Photo and recipe courtesy of Jennifer Hill.
      Cheeseballs are one of my weaknesses. They spread on crackers and have great contrast in creamy and crunchy textures. With only 4 ingredients, this one is not only creamy and flavorful, but it's also covered in bacon. What's not to like?

Bacon Cheeseball
2 - 8 oz. packet cream cheese
2 - 5 oz. cans Old English Cheese Spread
2 - 1 oz. packets of Hidden Valley Ranch dip mix
1 - 3 oz. package of Real bacon bits

Place cream cheese in a large mixing bowl, covered,  at room temperature for 1/2 - 1 hour (until able to mix easily). 

Once cream cheese is spreadable, add cheese spread and dip mix and mix on low speed with a hand mixer until thoroughly blended together. 

Line a small soup bowl with aluminum foil and dish mixture into bowl, making sure to press the mixture into the contour of the bowl.
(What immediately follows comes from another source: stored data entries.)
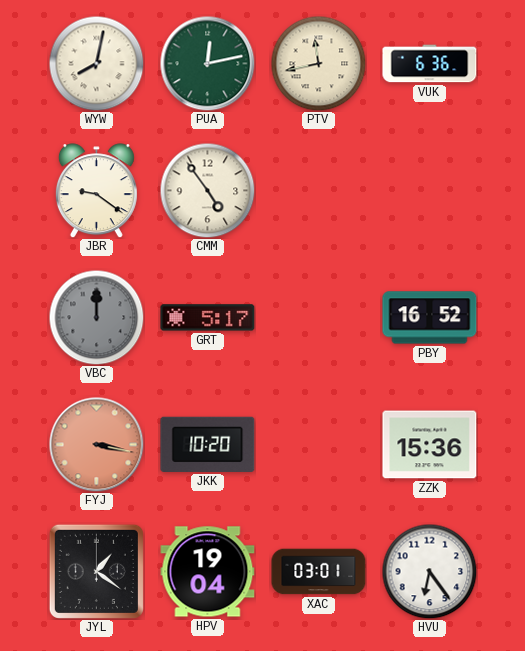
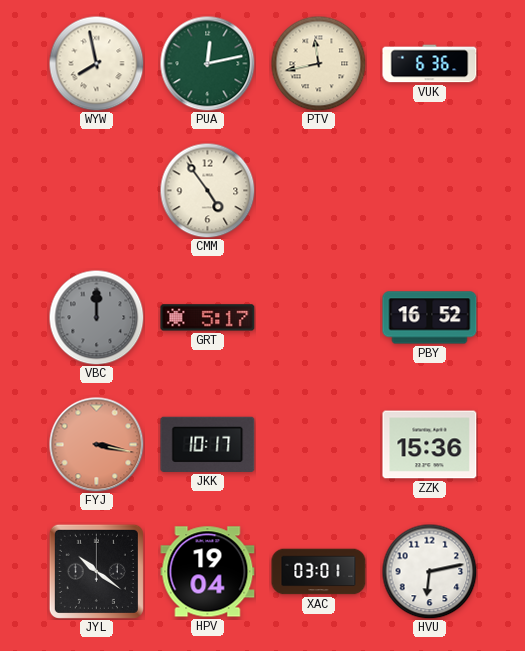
WYW: 8:02 -> 7:58
JBR: 9:21 -> none
JKK: 10:20 -> 10:17
JYL: 1:21 -> 10:21
HVU: 6:24 -> 6:13
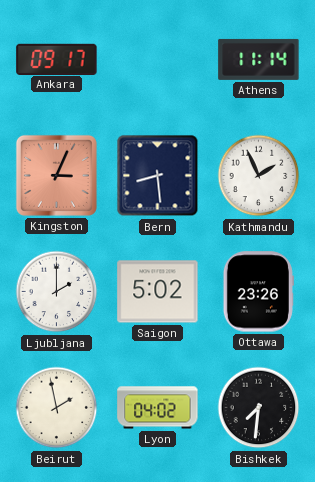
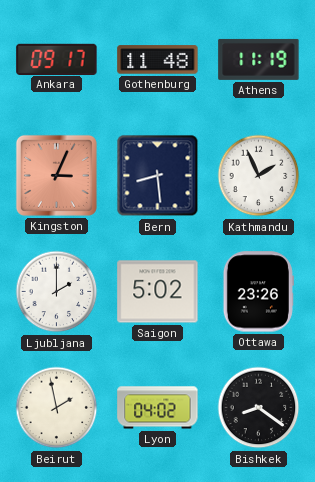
Gothenburg: none -> 11:48
Athens: 11:14 -> 11:19
Bishkek: 7:31 -> 8:21
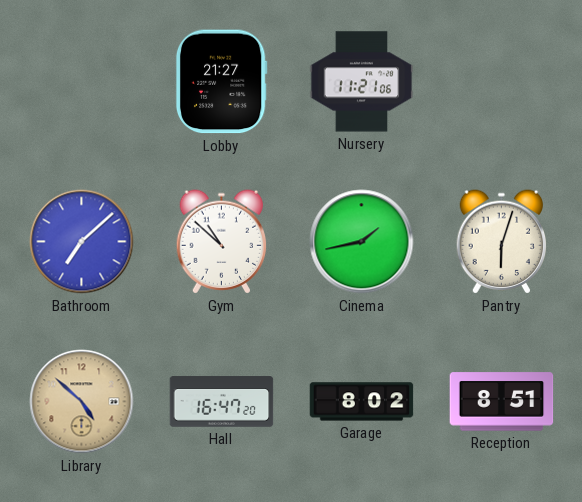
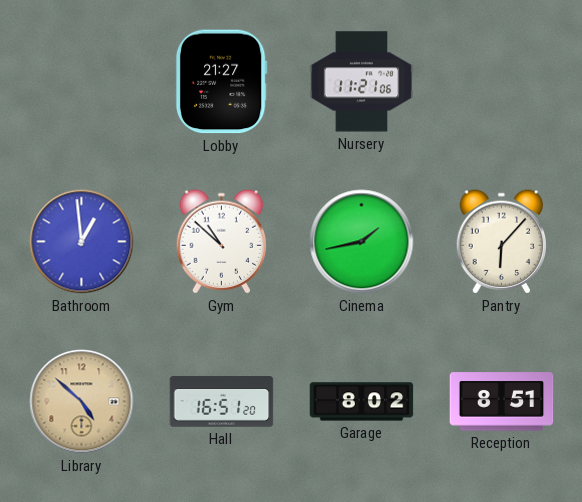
Bathroom: 7:08 -> 12:59
Pantry: 6:03 -> 6:07
Hall: 16:47 -> 16:51
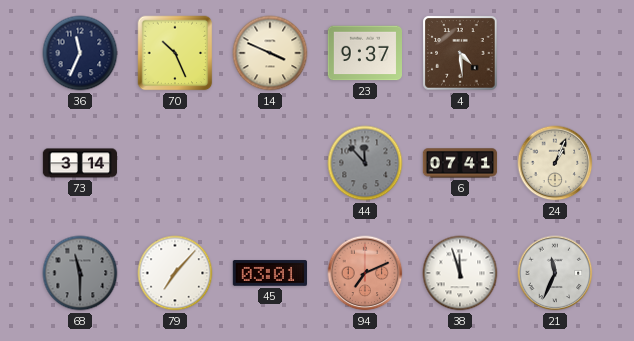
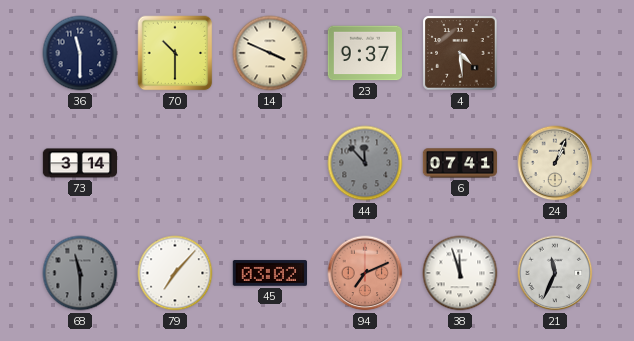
36: 11:34 -> 11:30
70: 10:26 -> 10:30
45: 03:01 -> 03:02
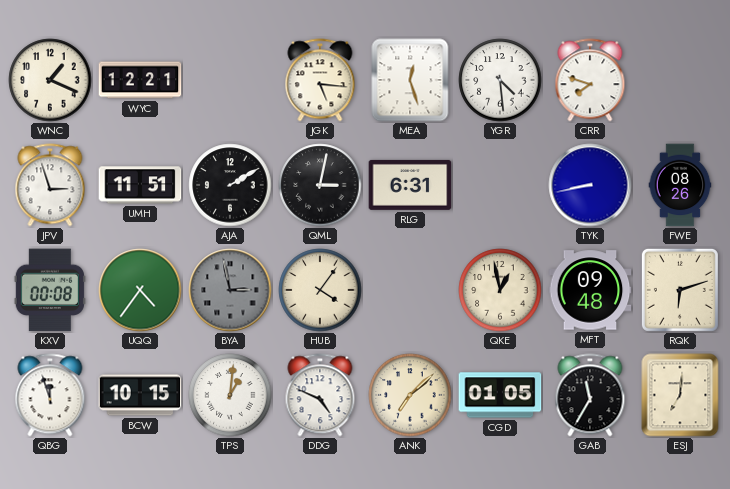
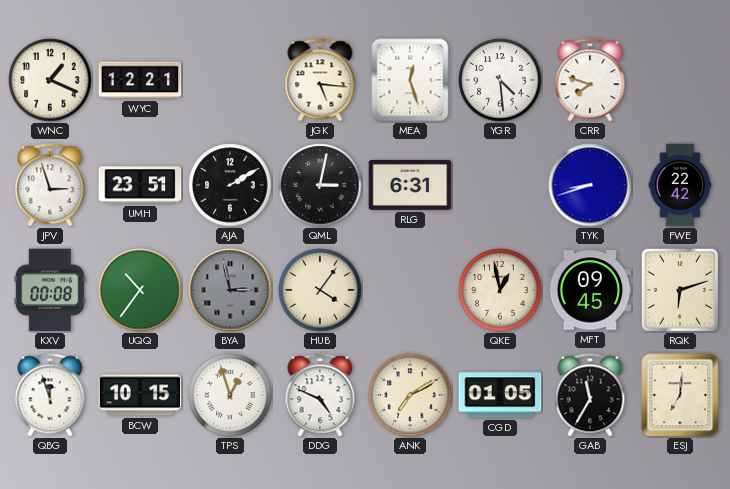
UMH: 11:51 -> 23:51
TYK: 8:43 -> 8:42
FWE: 08:26 -> 22:42
UQQ: 4:36 -> 10:36
MFT: 09:48 -> 09:45
TPS: 1:01 -> 12:57
ANK: 7:08 -> 7:10
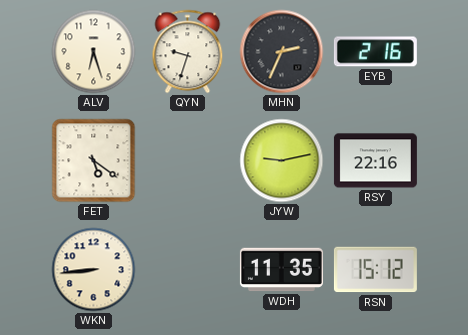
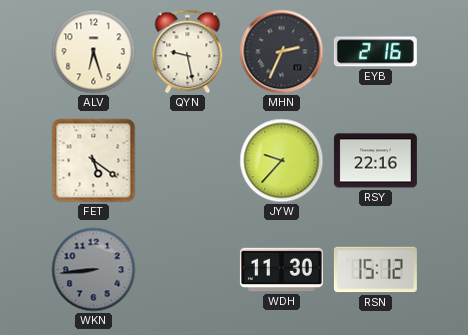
QYN: 9:33 -> 9:28
JYW: 9:13 -> 9:37
WKN dial: cream -> grey
WDH: 11:35 -> 11:30
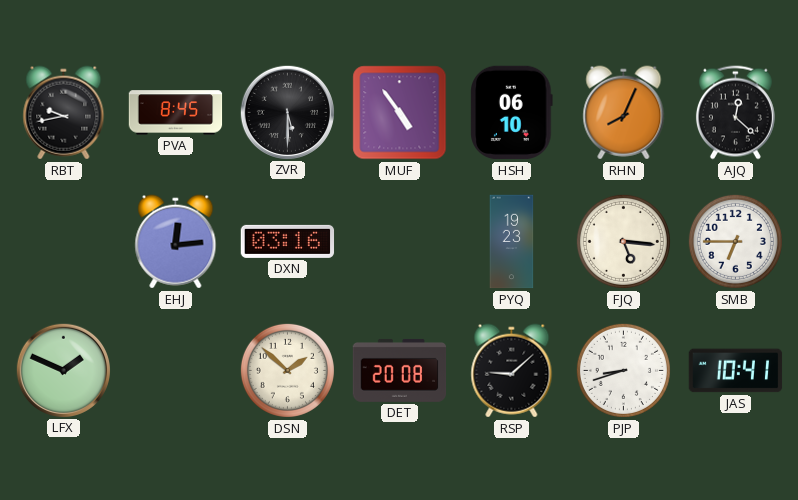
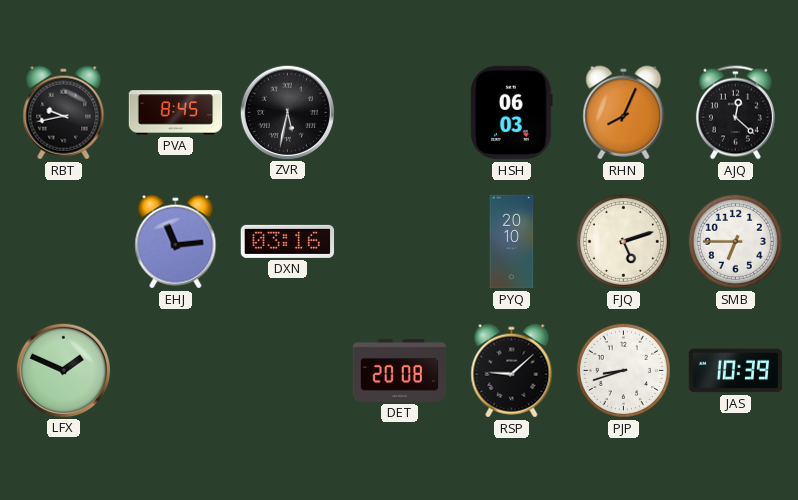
ZVR: 5:30 -> 5:32
MUF: 4:54 -> none
HSH: 06:10 -> 06:03
EHJ: 12:14 -> 11:14
PYQ: 19:23 -> 20:10
FJQ: 5:16 -> 5:12
DSN: 1:52 -> none
JAS: 10:41 -> 10:39
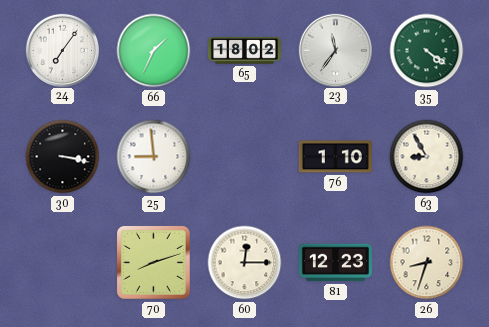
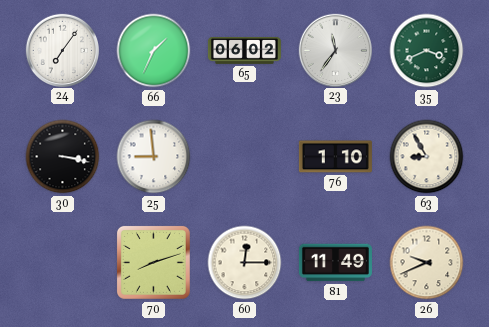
65: 18:02 -> 06:02
35: 4:21 -> 3:41
81: 12:23 -> 11:49
26: 8:33 -> 9:41
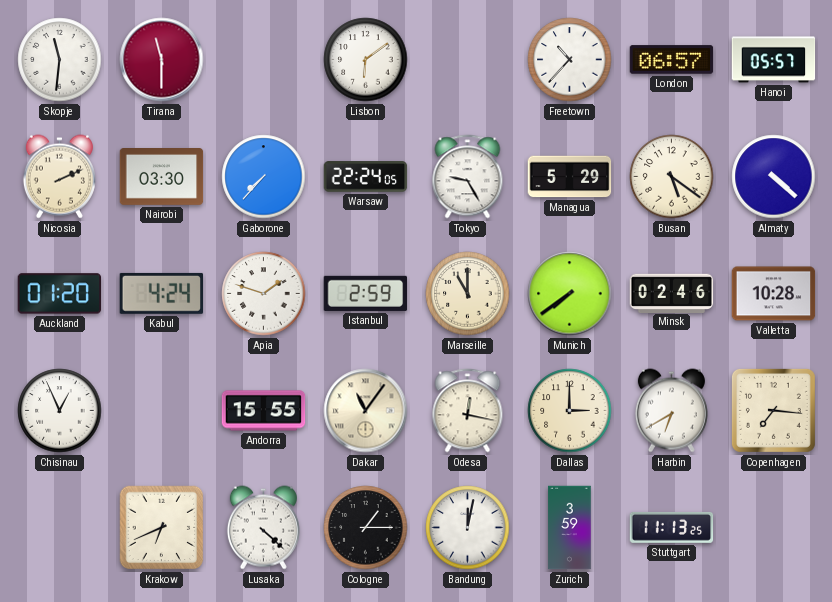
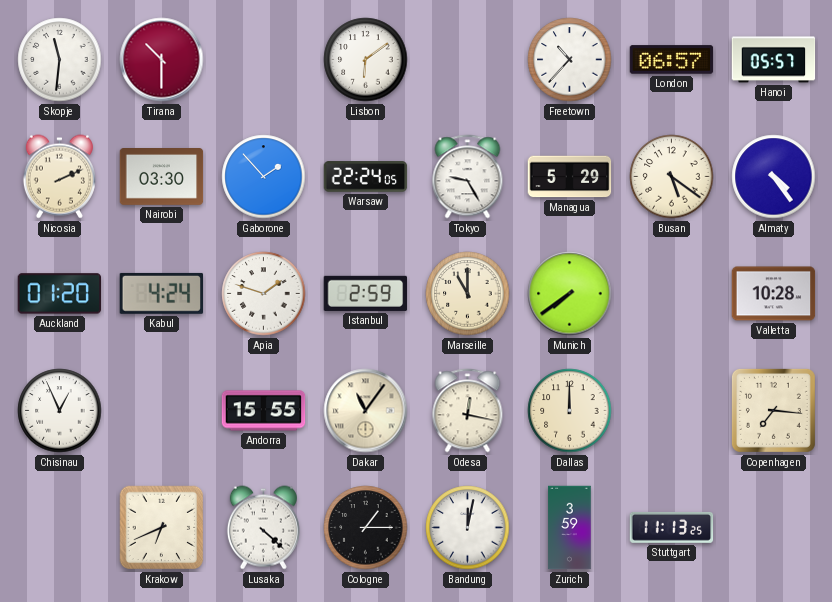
Tirana: 11:30 -> 10:30
Gaborone: 7:37 -> 1:53
Almaty: 4:22 -> 4:24
Minsk: 02:46 -> none
Dallas: 3:00 -> 12:00
Harbin: 6:40 -> none
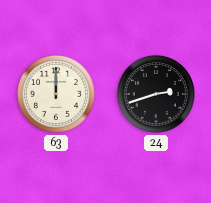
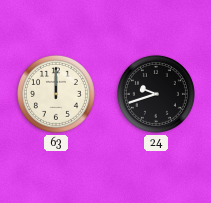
24: 2:42 -> 9:42
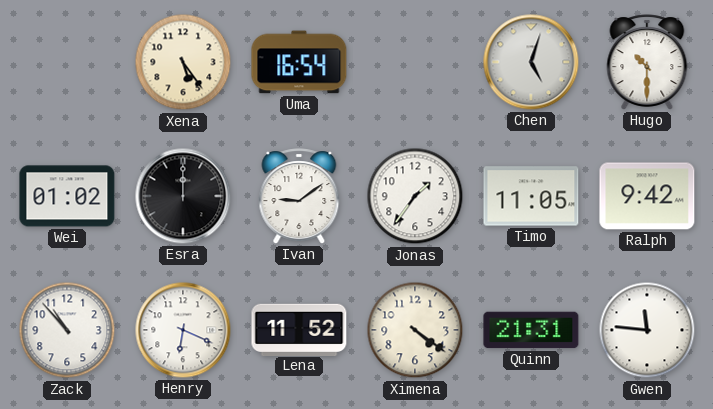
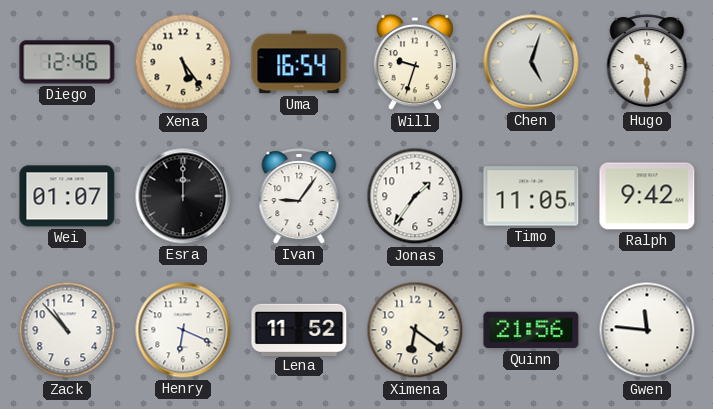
Diego: none -> 12:46
Will: none -> 9:33
Wei: 01:02 -> 01:07
Ivan: 9:09 -> 9:06
Ximena: 4:21 -> 6:21
Quinn: 21:31 -> 21:56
Cover with aluminum foil and place in refrigerator overnight or until cheese mixture is hard and can be easily taken from the aluminum foil.

Shape with hands to round out into a ball. Pour bacon bits on a plate and roll cheese ball until completely covered. 

Place on serving platter and fill in any bare spots with remaining bacon bits. Can be served with crackers and/or crudites.